J.L.D. HSC, 24 septembre 2024 — 24/07528
Texte intégral
TRIBUNAL JUDICIAIRE DE BOBIGNY ORDONNANCE STATUANT SUR LA POURSUITE D’UNE MESURE D’HOSPITALISATION COMPLÈTE - DÉLAI DE 12 JOURS ADMISSION A LA DEMANDE D’UN TIERS OU EN CAS DE PÉRIL IMMINENT
N° RG 24/07528 - N° Portalis DB3S-W-B7I-Z4K2 MINUTE: 24/1902
Nous, Gaëlle MENEZ, juge des libertés et de la détention au tribunal judiciaire de BOBIGNY, assisté de Sagoba DANFAKHA, greffier, avons rendu la décision suivante concernant:
LA PERSONNE EN SOINS PSYCHIATRIQUES :
Madame [A] [B] née le 28 Janvier 1951 à [Localité 5] [Adresse 2] [Localité 3]
Etablissement d’hospitalisation: MAISON DE SANTE D’[Localité 4]
Absente représentée par Me Romana LAURINI-NAVARRE, avocat commis d’office
PERSONNE A L’ORIGINE DE LA SAISINE
Monsieur le directeur de la MAISON DE SANTE D’[Localité 4] Absent
MINISTÈRE PUBLIC
Absent A fait parvenir ses observations par écrit le 23 septembre 2024
Le 13 septembre 2024, le directeur des hôpitaux [6] a prononcé la décision d’admission en soins psychiatriques de Madame [A] [B].
Le 17 septembre 2024, Madame [A] [B] a été transférée au sein de la MAISON DE SANTE D’[Localité 4].
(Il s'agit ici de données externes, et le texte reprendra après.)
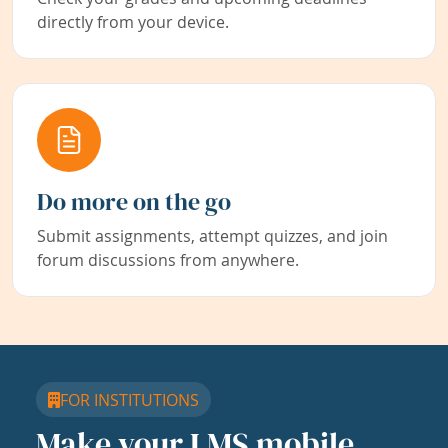
directly from your device.
Do more on the go
Submit assignments, attempt quizzes, and join
forum discussions from anywhere.
FOR INSTITUTIONS
Make your LMS mobile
Depuis cette date, Madame [A] [B] fait l’objet d’une hospitalisation complète au sein de la MAISON DE SANTE D’[Localité 4].
Le 18 septembre 2024, le directeur de l’établissement a saisi le juge des libertés et de la détention aux fins de poursuite de l’hospitalisation complète de Madame [A] [B].
Le ministère public a fait connaître son avis par conclusions écrites du 23 septembre 2024.
A l’audience du 24 septembre 2024, Me Romana LAURINI-NAVARRE, conseil de Madame [A] [B], a été entendu en ses observations.
L’affaire a été mise en délibéré à ce jour.
MOTIFS Sur la poursuite de la mesure de soins psychiatriques
Aux termes de l’article L. 3212-1 du code de la santé publique, une personne atteinte de troubles mentaux ne peut faire l’objet de soins psychiatriques sur la décision du directeur d’un établissement mentionné à l’article L. 3222-1 du même code que lorsque les deux conditions suivantes sont réunies : 1° Ses troubles mentaux rendent impossible son consentement ; 2° Son état mental impose des soins immédiats assortis soit d’une surveillance médicale constante justifiant une hospitalisation complète, soit d’une surveillance médicale régulière justifiant une prise en charge sous la forme mentionnée au 2° de l’article L. 3211-2-1.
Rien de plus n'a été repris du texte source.